── Supplied data
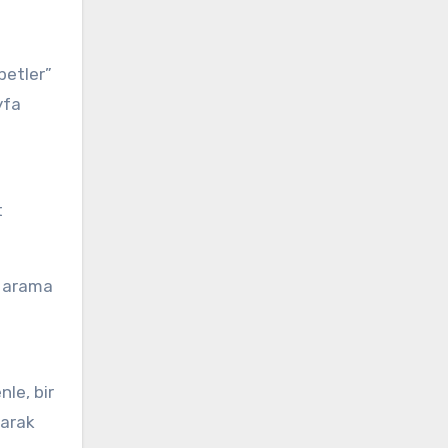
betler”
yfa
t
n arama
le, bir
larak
────
── Supplied data
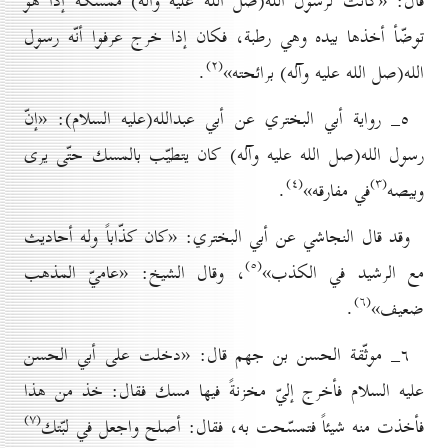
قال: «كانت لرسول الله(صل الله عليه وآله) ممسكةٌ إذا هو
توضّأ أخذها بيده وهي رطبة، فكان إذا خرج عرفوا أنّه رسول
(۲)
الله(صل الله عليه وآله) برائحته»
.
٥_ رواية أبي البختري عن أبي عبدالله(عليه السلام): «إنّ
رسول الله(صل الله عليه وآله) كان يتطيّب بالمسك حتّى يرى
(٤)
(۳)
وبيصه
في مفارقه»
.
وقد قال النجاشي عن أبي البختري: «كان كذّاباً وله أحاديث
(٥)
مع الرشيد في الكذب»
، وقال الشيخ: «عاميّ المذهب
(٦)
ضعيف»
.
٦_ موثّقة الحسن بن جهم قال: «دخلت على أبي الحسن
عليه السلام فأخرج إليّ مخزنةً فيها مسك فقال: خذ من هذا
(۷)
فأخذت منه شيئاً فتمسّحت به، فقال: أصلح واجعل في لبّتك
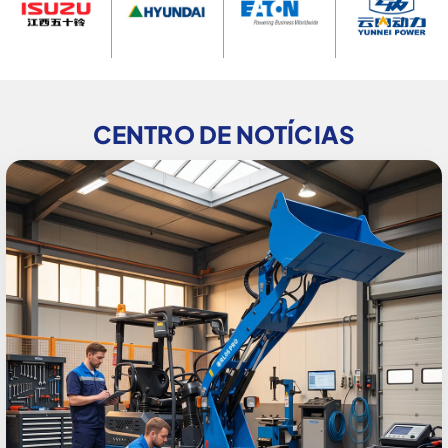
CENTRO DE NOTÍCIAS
────
_Work order_. Exactly the lines above from the one that contains "٥_ رواية أبي" down to the one that contains "CENTRO DE NOTÍCIAS" are to be output, both ends kept and pictures omitted.

_Written answer_.
٥_ رواية أبي البختري عن أبي عبدالله(عليه السلام): «إنّ
رسول الله(صل الله عليه وآله) كان يتطيّب بالمسك حتّى يرى
(٤)
(۳)
وبيصه
في مفارقه»
.
وقد قال النجاشي عن أبي البختري: «كان كذّاباً وله أحاديث
(٥)
مع الرشيد في الكذب»
، وقال الشيخ: «عاميّ المذهب
(٦)
ضعيف»
.
٦_ موثّقة الحسن بن جهم قال: «دخلت على أبي الحسن
عليه السلام فأخرج إليّ مخزنةً فيها مسك فقال: خذ من هذا
(۷)
فأخذت منه شيئاً فتمسّحت به، فقال: أصلح واجعل في لبّتك
CENTRO DE NOTÍCIAS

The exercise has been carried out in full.